◆ Exercise description
Provide only the number of lines below in which the string "podkreśla" occurs.

◆ Given records
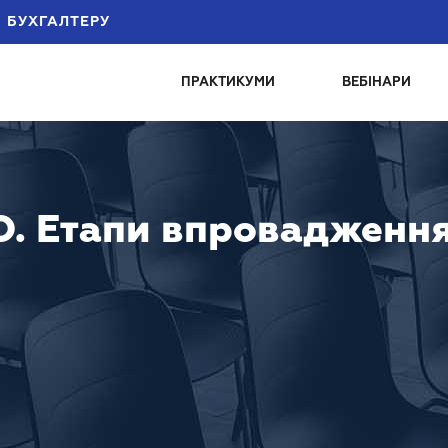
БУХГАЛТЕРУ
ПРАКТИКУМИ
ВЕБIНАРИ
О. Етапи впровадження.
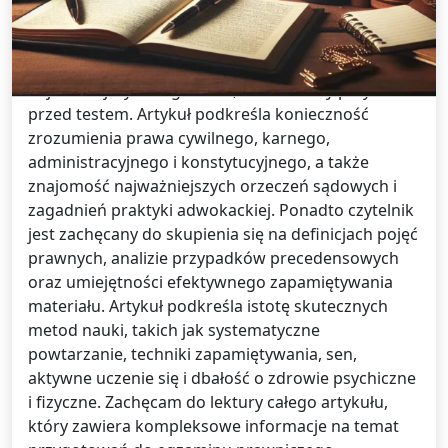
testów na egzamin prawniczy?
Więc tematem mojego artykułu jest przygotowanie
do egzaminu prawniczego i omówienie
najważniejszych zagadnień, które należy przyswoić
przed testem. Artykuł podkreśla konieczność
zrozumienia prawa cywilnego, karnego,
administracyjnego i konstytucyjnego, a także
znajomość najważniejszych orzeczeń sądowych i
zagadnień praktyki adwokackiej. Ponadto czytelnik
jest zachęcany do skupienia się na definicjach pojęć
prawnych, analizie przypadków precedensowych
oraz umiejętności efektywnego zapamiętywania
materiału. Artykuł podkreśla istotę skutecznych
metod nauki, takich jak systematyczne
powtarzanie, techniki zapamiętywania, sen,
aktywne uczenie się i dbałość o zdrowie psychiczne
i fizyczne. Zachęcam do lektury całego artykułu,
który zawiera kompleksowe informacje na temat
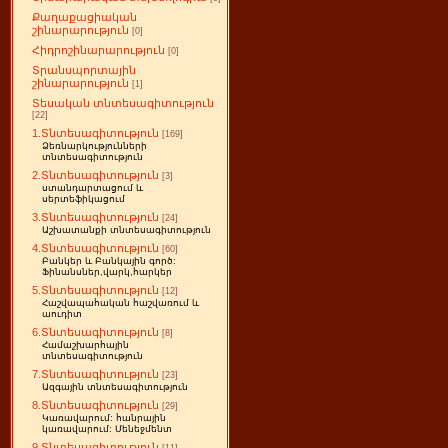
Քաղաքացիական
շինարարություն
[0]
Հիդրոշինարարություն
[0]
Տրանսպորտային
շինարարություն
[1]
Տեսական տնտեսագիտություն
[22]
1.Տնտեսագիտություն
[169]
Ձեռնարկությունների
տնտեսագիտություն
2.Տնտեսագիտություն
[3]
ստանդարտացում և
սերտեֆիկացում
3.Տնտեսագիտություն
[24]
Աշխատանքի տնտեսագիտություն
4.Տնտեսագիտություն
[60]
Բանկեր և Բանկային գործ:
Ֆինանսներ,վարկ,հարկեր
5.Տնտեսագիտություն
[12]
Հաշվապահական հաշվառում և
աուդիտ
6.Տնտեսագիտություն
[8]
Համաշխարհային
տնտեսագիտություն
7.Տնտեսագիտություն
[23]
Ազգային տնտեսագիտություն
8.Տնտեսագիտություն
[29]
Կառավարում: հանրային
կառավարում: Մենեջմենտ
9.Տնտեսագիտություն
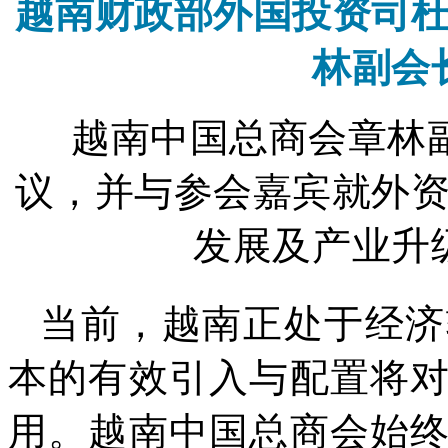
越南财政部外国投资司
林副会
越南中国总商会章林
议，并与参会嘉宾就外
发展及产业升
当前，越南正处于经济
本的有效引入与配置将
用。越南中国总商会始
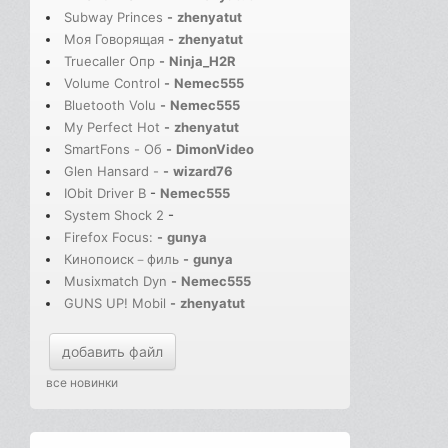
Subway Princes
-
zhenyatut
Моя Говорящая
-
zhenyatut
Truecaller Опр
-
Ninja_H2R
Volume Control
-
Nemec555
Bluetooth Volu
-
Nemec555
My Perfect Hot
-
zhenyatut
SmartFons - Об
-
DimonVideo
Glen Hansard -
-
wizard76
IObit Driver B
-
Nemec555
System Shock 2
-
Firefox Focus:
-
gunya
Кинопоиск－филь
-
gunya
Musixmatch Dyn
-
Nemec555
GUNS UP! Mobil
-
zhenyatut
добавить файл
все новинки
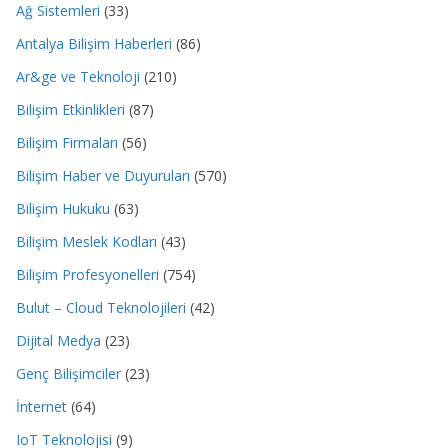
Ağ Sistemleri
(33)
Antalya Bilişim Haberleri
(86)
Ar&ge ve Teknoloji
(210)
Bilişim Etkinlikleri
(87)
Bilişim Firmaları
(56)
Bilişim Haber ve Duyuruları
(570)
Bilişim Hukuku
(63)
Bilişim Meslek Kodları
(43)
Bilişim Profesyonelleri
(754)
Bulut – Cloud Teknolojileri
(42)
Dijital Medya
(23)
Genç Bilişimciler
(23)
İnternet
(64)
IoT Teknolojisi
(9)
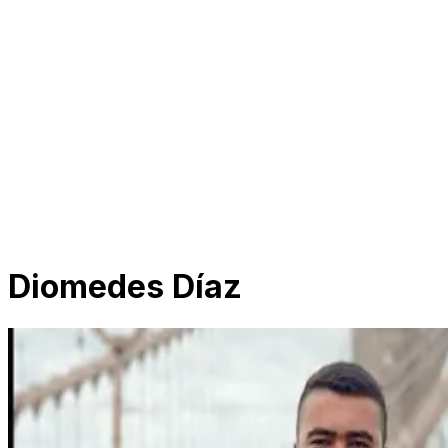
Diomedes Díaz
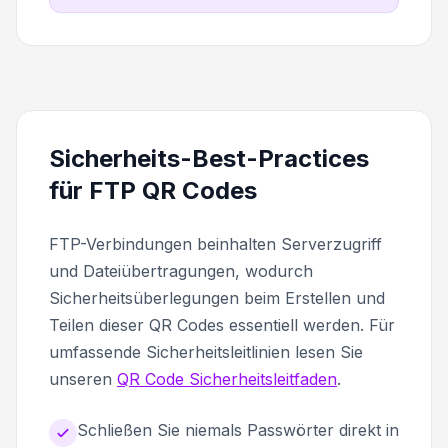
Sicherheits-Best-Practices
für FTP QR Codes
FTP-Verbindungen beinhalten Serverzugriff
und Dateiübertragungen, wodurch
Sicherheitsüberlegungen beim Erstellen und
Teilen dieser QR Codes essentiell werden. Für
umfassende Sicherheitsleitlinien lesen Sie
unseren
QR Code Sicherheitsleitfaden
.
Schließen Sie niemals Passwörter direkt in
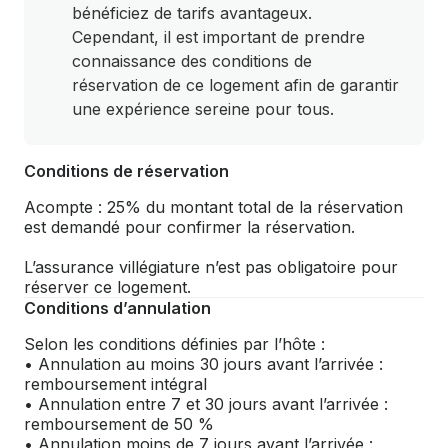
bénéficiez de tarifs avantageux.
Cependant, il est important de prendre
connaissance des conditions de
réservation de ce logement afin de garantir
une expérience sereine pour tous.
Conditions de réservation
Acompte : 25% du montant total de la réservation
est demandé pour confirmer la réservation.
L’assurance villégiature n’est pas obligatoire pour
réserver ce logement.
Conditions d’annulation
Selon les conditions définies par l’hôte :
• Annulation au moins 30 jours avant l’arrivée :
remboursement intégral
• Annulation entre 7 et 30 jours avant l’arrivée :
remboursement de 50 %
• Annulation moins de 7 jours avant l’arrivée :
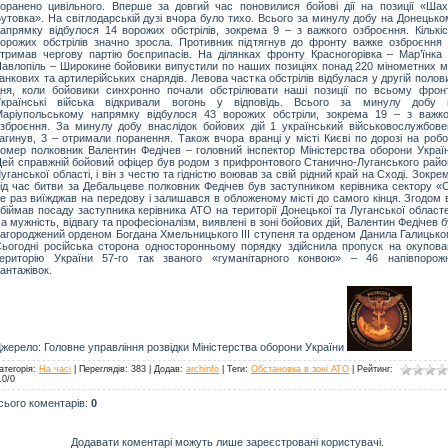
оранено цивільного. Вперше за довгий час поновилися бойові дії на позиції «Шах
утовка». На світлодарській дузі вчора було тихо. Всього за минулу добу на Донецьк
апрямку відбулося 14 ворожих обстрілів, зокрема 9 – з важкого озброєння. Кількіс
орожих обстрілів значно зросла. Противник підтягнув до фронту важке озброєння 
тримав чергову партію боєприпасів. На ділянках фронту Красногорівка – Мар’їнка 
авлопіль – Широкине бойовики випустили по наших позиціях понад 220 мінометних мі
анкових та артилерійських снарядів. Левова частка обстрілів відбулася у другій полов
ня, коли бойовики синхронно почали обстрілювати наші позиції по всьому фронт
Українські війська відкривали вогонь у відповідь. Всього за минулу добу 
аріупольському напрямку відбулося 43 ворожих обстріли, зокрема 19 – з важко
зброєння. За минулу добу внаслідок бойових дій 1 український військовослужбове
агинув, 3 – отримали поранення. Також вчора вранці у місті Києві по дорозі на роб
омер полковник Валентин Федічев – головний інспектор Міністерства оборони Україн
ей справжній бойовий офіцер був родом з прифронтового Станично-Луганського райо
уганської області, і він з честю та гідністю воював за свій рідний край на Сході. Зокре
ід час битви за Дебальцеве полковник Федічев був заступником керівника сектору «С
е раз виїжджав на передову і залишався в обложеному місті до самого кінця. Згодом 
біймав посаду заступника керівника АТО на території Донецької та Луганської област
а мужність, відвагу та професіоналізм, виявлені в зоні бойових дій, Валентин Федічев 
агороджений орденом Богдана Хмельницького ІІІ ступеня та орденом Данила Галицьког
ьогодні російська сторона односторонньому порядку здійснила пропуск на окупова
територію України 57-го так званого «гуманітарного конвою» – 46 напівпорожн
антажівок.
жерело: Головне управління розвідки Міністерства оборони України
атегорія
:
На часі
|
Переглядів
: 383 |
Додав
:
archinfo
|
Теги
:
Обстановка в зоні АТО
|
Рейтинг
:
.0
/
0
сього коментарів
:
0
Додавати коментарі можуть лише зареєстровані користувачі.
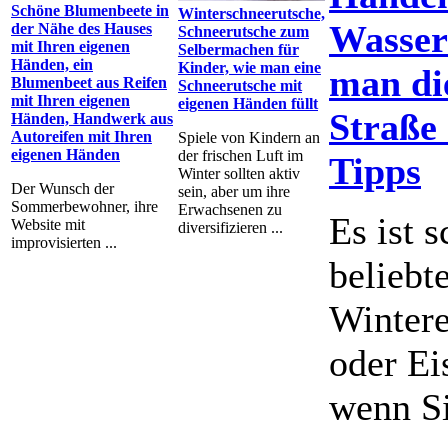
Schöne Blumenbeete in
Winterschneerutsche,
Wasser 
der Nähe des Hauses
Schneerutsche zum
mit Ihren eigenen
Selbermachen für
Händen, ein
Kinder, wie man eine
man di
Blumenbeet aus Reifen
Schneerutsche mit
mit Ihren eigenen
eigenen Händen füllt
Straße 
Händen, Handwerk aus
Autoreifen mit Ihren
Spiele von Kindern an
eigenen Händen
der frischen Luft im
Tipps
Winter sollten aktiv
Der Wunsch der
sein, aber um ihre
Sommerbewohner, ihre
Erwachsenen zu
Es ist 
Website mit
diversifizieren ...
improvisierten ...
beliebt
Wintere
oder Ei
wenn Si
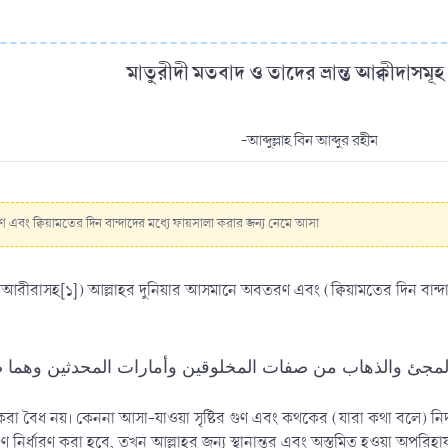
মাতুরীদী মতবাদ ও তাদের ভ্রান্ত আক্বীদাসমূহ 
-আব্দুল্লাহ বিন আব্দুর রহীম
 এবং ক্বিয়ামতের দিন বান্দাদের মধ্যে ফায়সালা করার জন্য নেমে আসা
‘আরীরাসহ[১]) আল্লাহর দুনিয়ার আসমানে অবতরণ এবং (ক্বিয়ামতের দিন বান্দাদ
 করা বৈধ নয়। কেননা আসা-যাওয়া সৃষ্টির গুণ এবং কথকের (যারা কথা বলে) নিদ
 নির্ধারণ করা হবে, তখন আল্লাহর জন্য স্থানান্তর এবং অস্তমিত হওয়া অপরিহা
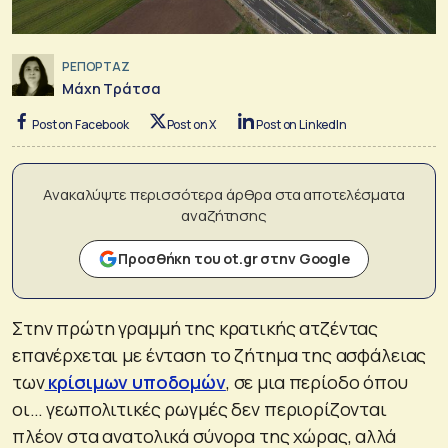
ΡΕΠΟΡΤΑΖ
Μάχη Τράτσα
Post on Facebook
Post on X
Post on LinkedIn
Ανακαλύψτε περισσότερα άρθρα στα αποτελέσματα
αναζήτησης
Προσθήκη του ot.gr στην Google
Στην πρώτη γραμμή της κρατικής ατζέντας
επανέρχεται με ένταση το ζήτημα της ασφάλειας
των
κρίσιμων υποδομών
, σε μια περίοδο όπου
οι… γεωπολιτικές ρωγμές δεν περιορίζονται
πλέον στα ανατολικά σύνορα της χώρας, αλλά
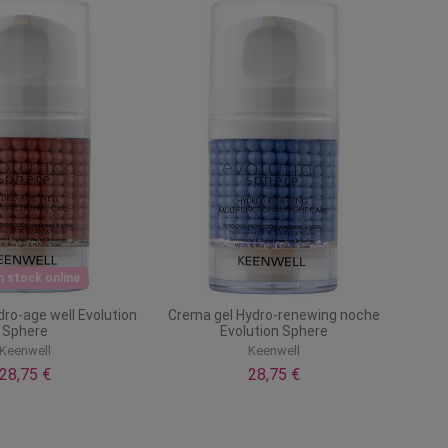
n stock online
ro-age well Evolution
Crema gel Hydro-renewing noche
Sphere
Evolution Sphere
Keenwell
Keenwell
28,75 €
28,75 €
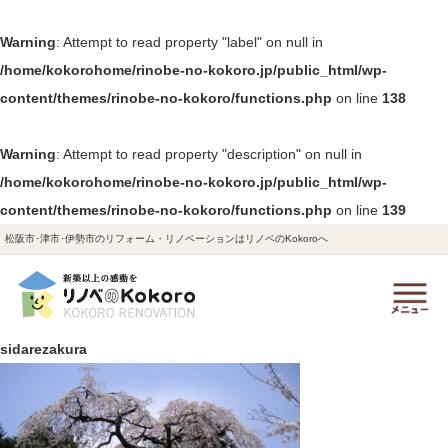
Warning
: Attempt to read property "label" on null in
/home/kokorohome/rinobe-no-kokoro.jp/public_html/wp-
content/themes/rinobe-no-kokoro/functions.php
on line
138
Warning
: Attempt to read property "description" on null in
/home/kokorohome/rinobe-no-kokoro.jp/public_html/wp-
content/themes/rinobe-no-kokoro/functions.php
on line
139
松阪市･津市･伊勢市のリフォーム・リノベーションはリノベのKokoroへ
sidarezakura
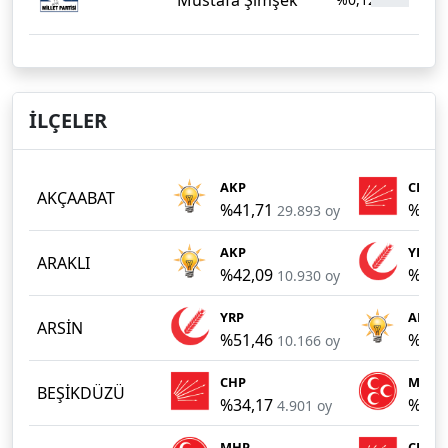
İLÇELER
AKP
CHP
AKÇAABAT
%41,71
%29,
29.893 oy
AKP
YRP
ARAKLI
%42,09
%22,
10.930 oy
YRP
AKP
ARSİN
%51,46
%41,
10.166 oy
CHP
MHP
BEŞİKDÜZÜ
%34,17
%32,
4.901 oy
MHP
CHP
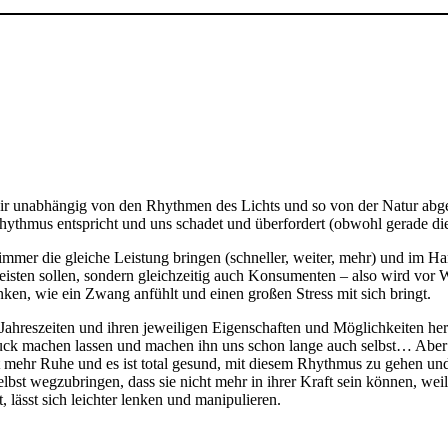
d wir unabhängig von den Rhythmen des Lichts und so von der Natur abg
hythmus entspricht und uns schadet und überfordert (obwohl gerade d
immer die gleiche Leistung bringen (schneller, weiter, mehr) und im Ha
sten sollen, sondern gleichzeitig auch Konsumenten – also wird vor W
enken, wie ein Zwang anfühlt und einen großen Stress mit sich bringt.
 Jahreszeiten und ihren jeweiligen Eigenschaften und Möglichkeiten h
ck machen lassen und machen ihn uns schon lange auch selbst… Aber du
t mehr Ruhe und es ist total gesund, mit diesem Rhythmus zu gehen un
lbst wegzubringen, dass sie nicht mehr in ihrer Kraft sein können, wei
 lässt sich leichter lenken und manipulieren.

◆ Answer box
2